> **Exercise directions**:
Pull each line containing "Schort" out of the data and copy it.

> **Exercise materials**:
= Beginning of Section =
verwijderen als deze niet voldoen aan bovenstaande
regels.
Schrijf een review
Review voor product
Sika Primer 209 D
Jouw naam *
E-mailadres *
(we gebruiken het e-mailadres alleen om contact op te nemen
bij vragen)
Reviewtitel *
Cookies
= End of Section =
= Beginning of Section =
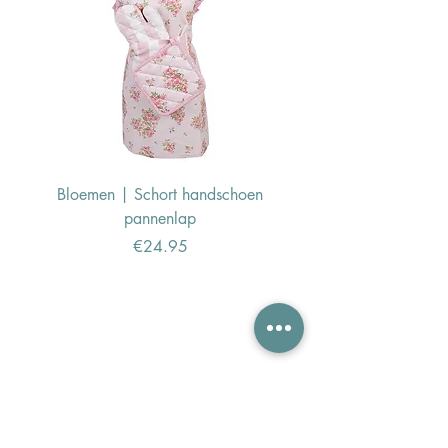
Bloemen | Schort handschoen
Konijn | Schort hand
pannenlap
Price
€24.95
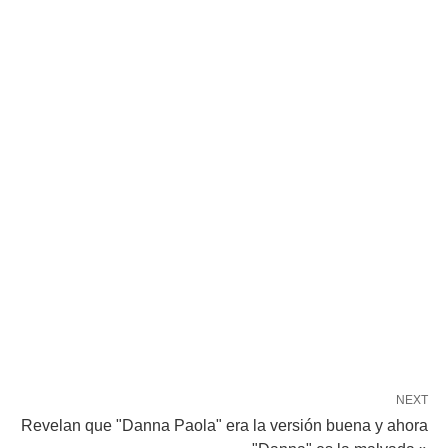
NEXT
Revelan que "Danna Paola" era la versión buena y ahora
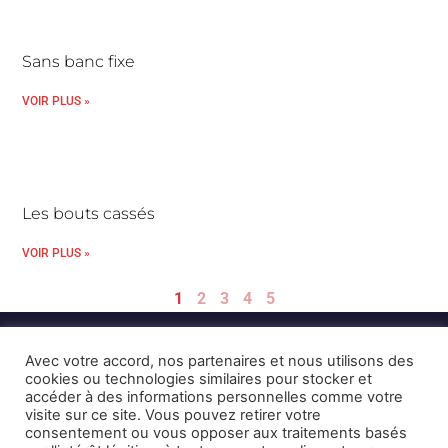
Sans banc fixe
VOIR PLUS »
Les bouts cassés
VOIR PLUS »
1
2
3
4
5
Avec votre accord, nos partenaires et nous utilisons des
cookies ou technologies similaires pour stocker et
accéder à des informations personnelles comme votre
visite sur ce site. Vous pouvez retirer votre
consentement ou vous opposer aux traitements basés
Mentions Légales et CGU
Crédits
= End of Section =
= Beginning of Section =
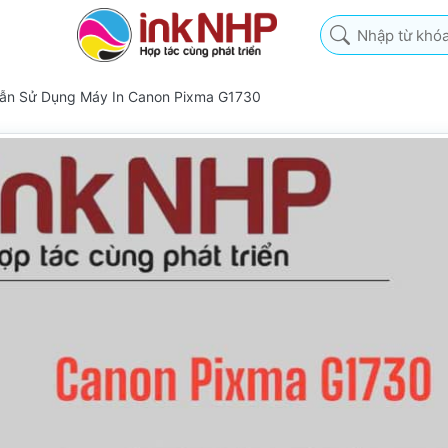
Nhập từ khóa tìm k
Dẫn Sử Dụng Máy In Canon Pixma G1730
= End of Section =
> **Task output**:
Bloemen | Schort handschoen
Konijn | Schort hand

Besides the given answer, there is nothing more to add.